Über die Arbeit mit Aussteiger_Innen

Einen Teilbereich unserer Recherchen bildet die Arbeit mit Aussteiger_Innen sowie Kontaktpersonen. Dabei sind wir keine Ausstiegshilfe im klassischen Sinne. Wir sind weder Sozialarbeiter_Innen noch in der Beratung tätig. Eine Eingliederung im Alltag wird von uns ebensowenig geleistet wie die Vermittlung einer neuen Wohnung, Lehrstelle oder gar die Gestaltung eines neuen Lebensumfeldes. In diesem Bereich gibt es andere Initiativen, zu denen wir aber bei Bedarf, vertrauensvoll Kontakt herstellen können.

Dennoch leisten wir Hilfestellung sowie Betreuung bei einem Ausstieg aus neonazistischen Zusammenhängen. Wir arbeiten mit Aussteigenden an der Aufarbeitung ihrer jeweiligen Vergangenheit, der Analyse sowie Überwindung ihrer politisch-ideologischen Weltanschauung. Diejenigen, welche aufgrund eines anvisierten 'Ausstiegs' Kontakt zu uns aufnehmen sollten sich darüber bewußt sein, das wir ein solches Ansinnen entsprechend überprüfen. Die Akzeptanz reiner Lippenbekenntnisse liegt uns fern. Ein Ausstieg oder Rückzug aus der politischen 'Szene' wird für Aussteigende mit einer Reihe von umfangreichen Kontaktgesprächen verbunden sein. Kontaktgesprächen die der Informationsgewinnung dienen. Im Gegenzug können wir Unterstützung bei einem Ausstieg leisten. Wenn kein direkter Kontakt gewünscht sein sollte, und somit kein begleitetes Brechen mit der Neonaziszene stattfindet, verweisen wir auch noch auf diesen Weg.

Aus unserer Zielsetzung im Zusammenhang mit Aussteiger_Innen machen wir kein Geheimnis. Es geht primär um Informationsgewinnung. Um Wissen über Personen, deren Netzwerke, deren Strukturen. Diese Informationen können keinen Orakeln entlockt, noch durch das Lesen des täglichen Kaffeesatzes gewonnen werden. Dieses Wissen muss von Menschen erworben werden, von Menschen, welche die Bedingungen, Strukturen und Strategien innerhalb der Neonaziszene durch ihre eigene Mitwirkung, durch ihre eigene Erfahrung kennen.

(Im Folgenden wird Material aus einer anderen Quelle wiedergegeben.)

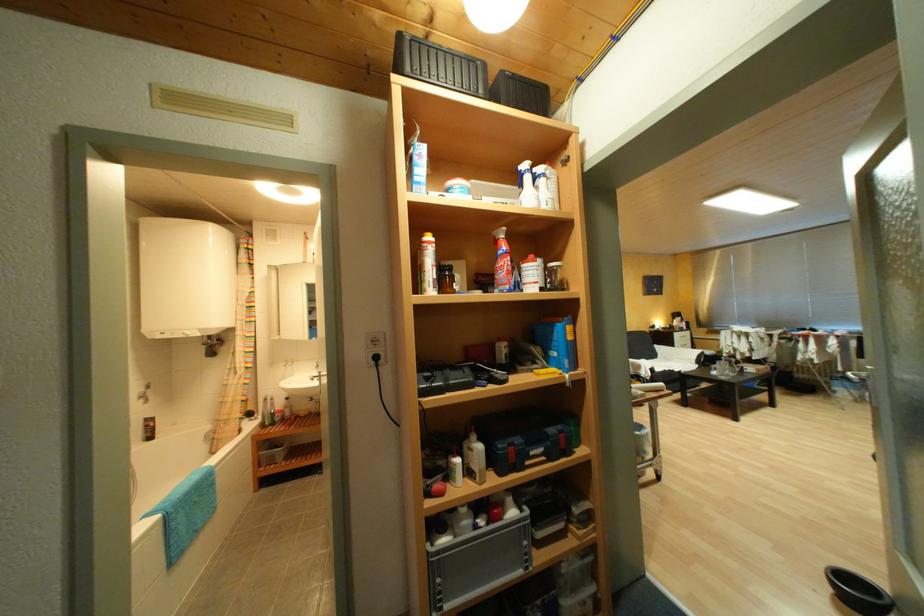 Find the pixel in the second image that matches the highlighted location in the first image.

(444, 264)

Unser Vorgehen im Zusammenhang mit Aussteigern mag mancherorts Kritik hervorrufen. Eine Kritik der wir uns stellen. Wir agieren in unserer Arbeit weder passiv, noch nehmen wir eine Verteidigungshaltung gegenüber neonazistischen Strukturen ein. Eine neonazistische Gefahr gesellschaftlich zu bekämpfen ist keine defensive Angelegenheit. Eine defensive Haltung mag Übergriffe eindämmen und vielleicht mancherorts sogar ertragbar gestalten. Aber die Defensive kann Angriffe nicht verhindern. Aus diesem Grund haben wir ein offensives Vorgehen im Umgang mit der Neonaziszene gewählt.

Eine gründliche, und letztlich investigative Recherche muss in die tiefer liegenden Bereiche vordringen. In Bereich welche für die Augen und Ohren normalerweise verschlossen sind. Denn nur wenn die, mitunter verworrenen Strukturen der Neonaziszene, umfassend bekannt sind, kann ihr erfolgeich begegnet werden. Diese Informationen können nicht durch eine abwartende Haltung gewonnen werden. Aus diesem Grund suchen wir einige unserer Informationsquellen direkt innerhalb neonazistischer Strukturen.

Unsere Priorität obliegt der Informationsgewinnung und dem damit einher schreitendem Schutz von Quellen. Unnötig Lärm zu schlagen, gehört nicht zu den, von unseren favorisierten Vorgehensweisen. Identität, Wissen und Lebenslauf der Gesprächspartner_Innen an Tageszeitungen oder gar staatliche Behörden und Instanzen weiterzugeben, sie Ihnen zum vergnüglichem Fraß vorzuwerfen, ist weder unsere Aufgabe noch Handlungsweise. Ausstiegs- und Kontaktgespräche werden, bis auf wenige Ausnahmen, welche unser ureigenes Sicherheitsbedürfnis betreffen, immer in Zusammenarbeit mit Ansprechpartner_Innen aus den jeweiligen Regionen durchgeführt.